Anlässlich  der Fraktionssitzung zu den Traktanden der Einwohnerratssitzung vom 26. Juni 2015 gab die Vorlage zu den Stellenprozenten der Regionalpolizei kaum Anlass zur Diskussion. Das stetige Wachstum der Bevölkerung in Brugg fordert eine Anpassung bzw. Erhöhung des Personalbestandes der Regionalpolizei. Die Sicherheit der Bevölkerung ist wichtig und notwendig und nur durch erhöhte Polizeipräsenz in den Quartieren kann diese gewährleistet werden.

Mehr zu reden gab der Kredit für die Fusionsabklärungen mit der Gemeinde Schinznach-Bad. Schinznach-Bad steht nicht an erster Stelle unserer Fusionswunschliste! Dennoch werden wir dem Kredit, wenn auch etwas ‚halbherzig‘ zustimmen.
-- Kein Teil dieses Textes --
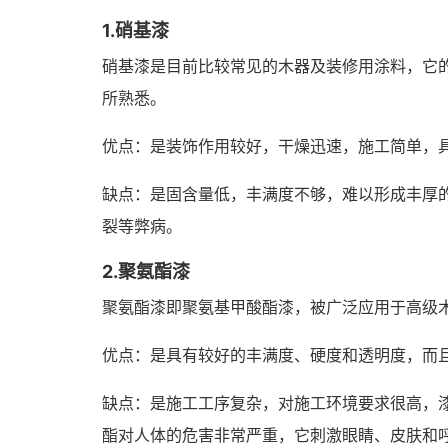
1.硝基漆
硝基漆是目前比较常见的木器及装修用涂料，它
所熟悉。
优点：是装饰作用较好，干燥迅速，施工简单，
缺点：是固含量低，丰满度不够，难以形成丰厚
裂等弊病。
2.聚氨酯漆
聚氨酯漆即聚氨基甲酸酯漆，被广泛应用于高级
优点：是具有较好的丰满度、硬度和透明度，而
缺点：是施工工序复杂，对施工环境要求很高，
酯对人体的危害非常严重，它刺激眼睛、皮肤和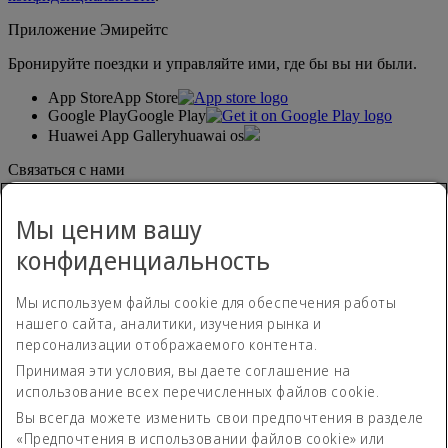
Приложение Эмирейтс
Бронируйте поездки и управляйте ими, где бы вы ни были.
App Store
App Store
Google Play
Google Play
Huawei App Gallery
huawai os
Связаться с нами
Поделитесь своим мнением о путешествиях с Эмирейтс.
Мы ценим вашу
конфиденциальность
Мы используем файлы cookie для обеспечения работы
нашего сайта, аналитики, изучения рынка и
персонализации отображаемого контента.
Принимая эти условия, вы даете соглашение на
Положение о доступности
использование всех перечисленных файлов cookie.
Контакты
Политика конфиденциальности
Вы всегда можете изменить свои предпочтения в разделе
Положения и условия
«Предпочтения в использовании файлов cookie» или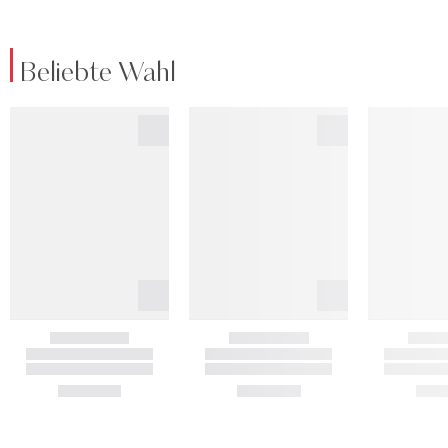
Beliebte Wahl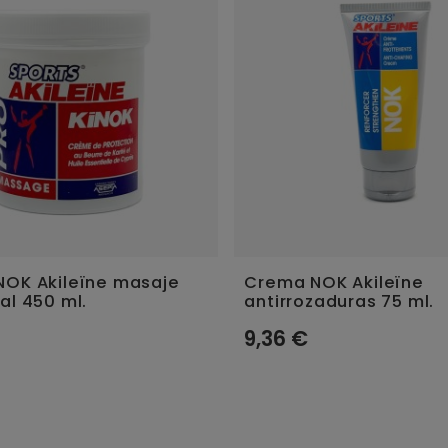
NOK Akileïne masaje
Crema NOK Akileïne
al 450 ml.
antirrozaduras 75 ml.
9,36 €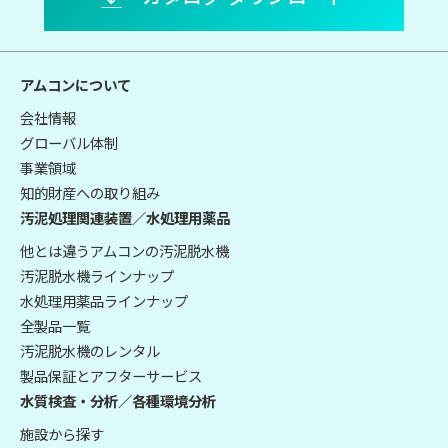
アムコンについて
会社情報
グローバル体制
事業領域
知的財産への取り組み
汚泥処理関連装置／水処理用薬品
他とは違うアムコンの汚泥脱水機
汚泥脱水機ラインナップ
水処理用薬品ラインナップ
全製品一覧
汚泥脱水機のレンタル
製品保証とアフターサービス
水質検査・分析／各種環境分析
施設から探す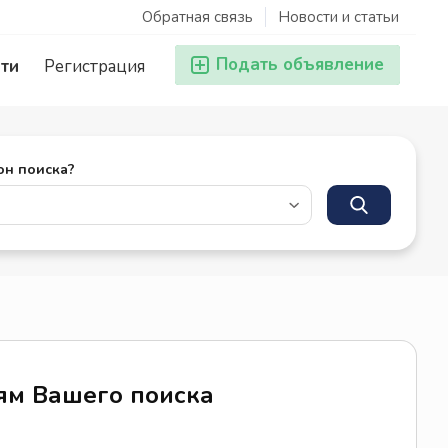
Обратная связь
Новости и статьи
Подать объявление
ти
Регистрация
он поиска?
иям Вашего поиска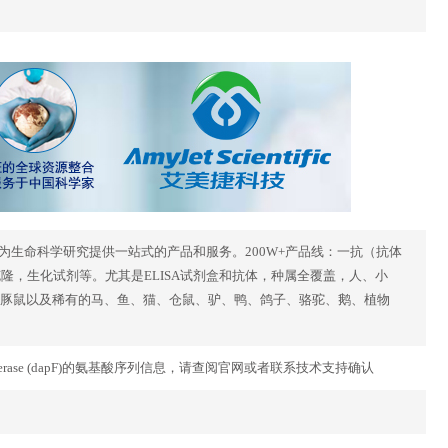
力于为生命科学研究提供一站式的产品和服务。200W+产品线：一抗（抗体
因克隆，生化试剂等。尤其是ELISA试剂盒和抗体，种属全覆盖，人、小
豚鼠以及稀有的马、鱼、猫、仓鼠、驴、鸭、鸽子、骆驼、鹅、植物
imelate epimerase (dapF)的氨基酸序列信息，请查阅官网或者联系技术支持确认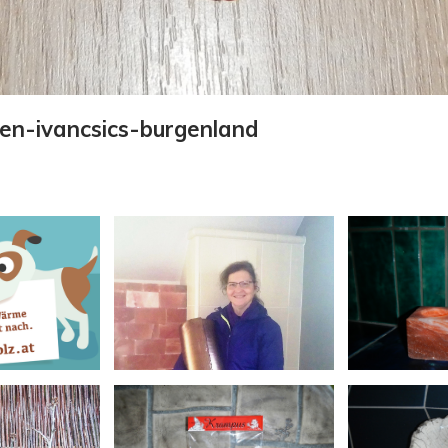
en-ivancsics-burgenland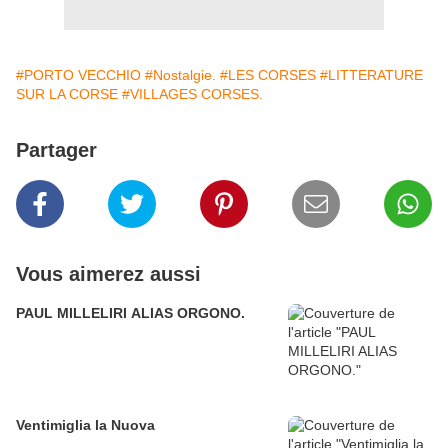
#PORTO VECCHIO
#Nostalgie.
#LES CORSES
#LITTERATURE
SUR LA CORSE
#VILLAGES CORSES.
Partager
Vous aimerez aussi
PAUL MILLELIRI ALIAS ORGONO.
Ventimiglia la Nuova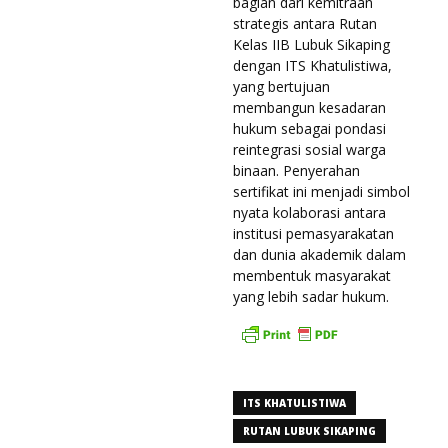
bagian dari kemitraan
strategis antara Rutan
Kelas IIB Lubuk Sikaping
dengan ITS Khatulistiwa,
yang bertujuan
membangun kesadaran
hukum sebagai pondasi
reintegrasi sosial warga
binaan. Penyerahan
sertifikat ini menjadi simbol
nyata kolaborasi antara
institusi pemasyarakatan
dan dunia akademik dalam
membentuk masyarakat
yang lebih sadar hukum.
ITS KHATULISTIWA
RUTAN LUBUK SIKAPING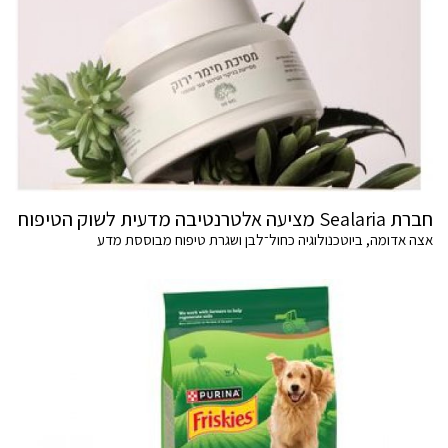
חברת Sealaria מציעה אלטרנטיבה מדעית לשוק הטיפוח
אצה אדומה, ביוטכנולוגיה כחול־לבן ושגרת טיפוח מבוססת מדע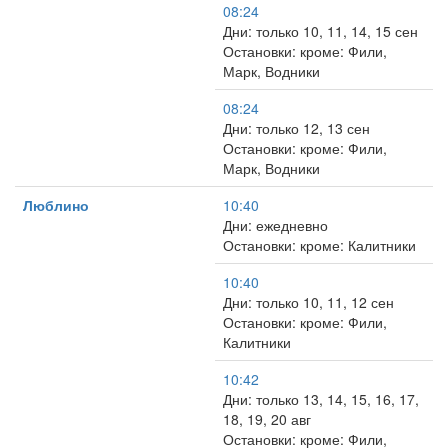
08:24
Дни: только 10, 11, 14, 15 сен
Остановки: кроме: Фили,
Марк, Водники
08:24
Дни: только 12, 13 сен
Остановки: кроме: Фили,
Марк, Водники
Люблино
10:40
Дни: ежедневно
Остановки: кроме: Калитники
10:40
Дни: только 10, 11, 12 сен
Остановки: кроме: Фили,
Калитники
10:42
Дни: только 13, 14, 15, 16, 17,
18, 19, 20 авг
Остановки: кроме: Фили,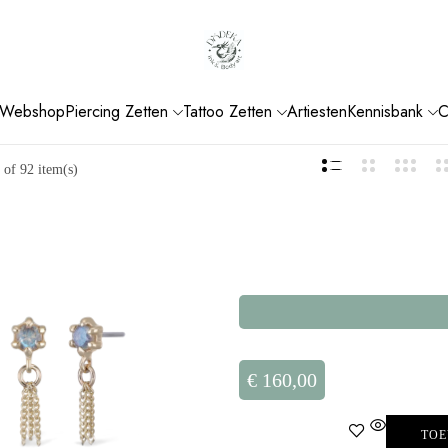
Webshop
Piercing Zetten
Tattoo Zetten
Artiesten
Kennisbank
C
of 92 item(s)
€
160,00
TOE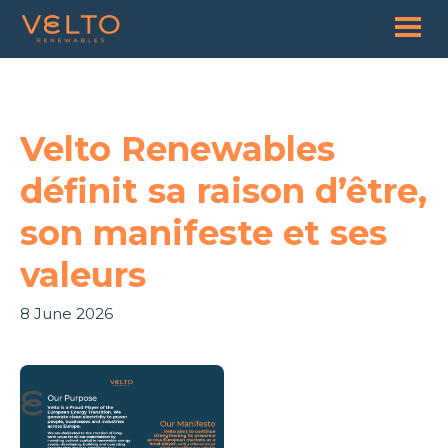
Velto Renewables
définit sa raison d’être,
son manifeste et ses
valeurs
8 June 2026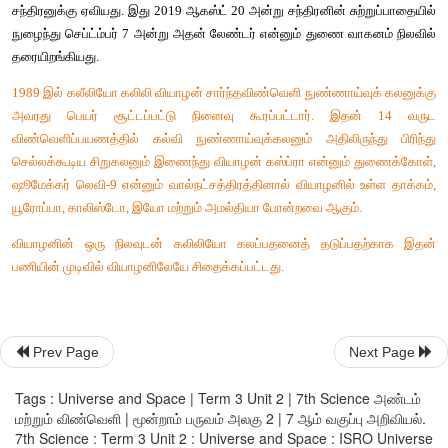
கோட்பாட்டு மாதிரிகள் பலவற்றை அளித்தது. சந்திரசேகர் தமத
பல்வேறு வகையான இயற்பியல் ரீதியான பிரச்சனைகளுக்குத் தீர்வு
2017 பிப்ரவரி 15 அன்று ஒரே ஏவுகணையில் (PSLV
துணைக்கோள்களை விண்ணில் செலுத்தி உலக சாதனை புரிந்
Prev Page
Next Page
அதனது மிகக்கனமான ஏவுகணையான ஜியோசின்க்ரோனஸ் செய
ஏவுதல் வாகனம் (GSLV-Mk III) மூலம் GSAT19 என்னும் த
Tags : Universe and Space | Term 3 Unit 2 | 7th Science அண்டம்
2017 ஆம் ஆண்டு ஜூன் 5 ஆம் தேதி வட்டப்பாதையில் நிறுவியது
மற்றும் விண்வெளி | மூன்றாம் பருவம் அலகு 2 | 7 ஆம் வகுப்பு அறிவியல்.
7th Science : Term 3 Unit 2 : Universe and Space : ISRO Universe
நான்கு டன் கடினமான துணைக்கோள்களை நிறுவும் நிறுவ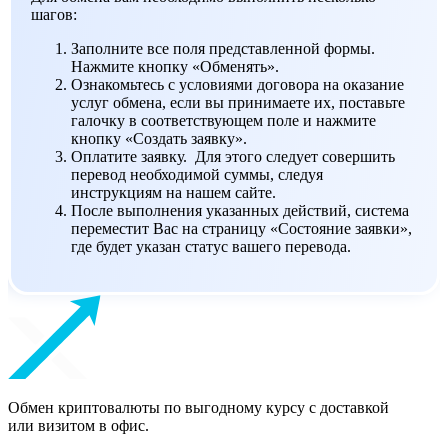
шагов:
Заполните все поля представленной формы.
Нажмите кнопку «Обменять».
Ознакомьтесь с условиями договора на оказание
услуг обмена, если вы принимаете их, поставьте
галочку в соответствующем поле и нажмите
кнопку «Создать заявку».
Оплатите заявку. Для этого следует совершить
перевод необходимой суммы, следуя
инструкциям на нашем сайте.
После выполнения указанных действий, система
переместит Вас на страницу «Состояние заявки»,
где будет указан статус вашего перевода.
Обмен криптовалюты по выгодному курсу с доставкой
или визитом в офис.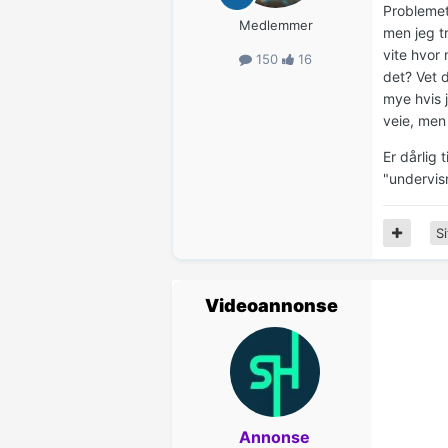
Problemet 
Medlemmer
men jeg tr
vite hvor
150
16
det? Vet 
mye hvis j
veie, men 
Er dårlig 
"undervisn
Si
Videoannonse
Annonse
Mit Spannung erwarten wir den Bericht, der uns dann ganz von einer Fusion mit der Gemeinde Schinznach-Bad überzeugen wird.

Die Motion betreffend der durchgehenden Strassenbeleuchtung in der Nacht in Lauffohr  wegen der  Eröffnung des Asylantenheims Jägerstübli wird abgelehnt. Nur weil fremde Asylanten dort einziehen, sind diese nicht per se kriminell. Die Sicherheit ist auch ohne Beleuchtung der Quartierstrassen zwischen 1:00 und 5:00 Uhr gewährleistet. Die Beleuchtung der Kantonsstrassen wird nicht abgeschaltet.  Zudem wurde zugesagt, dass vermehrt die Polizei im Quartier Präsenz zeigen wird.

Der Rechenschaftsbericht 2014 der Einwohnergemeinde Brugg sowie der Jahresbericht WOV bei der Feuerwehr nehmen wir zustimmend zur Kenntnis.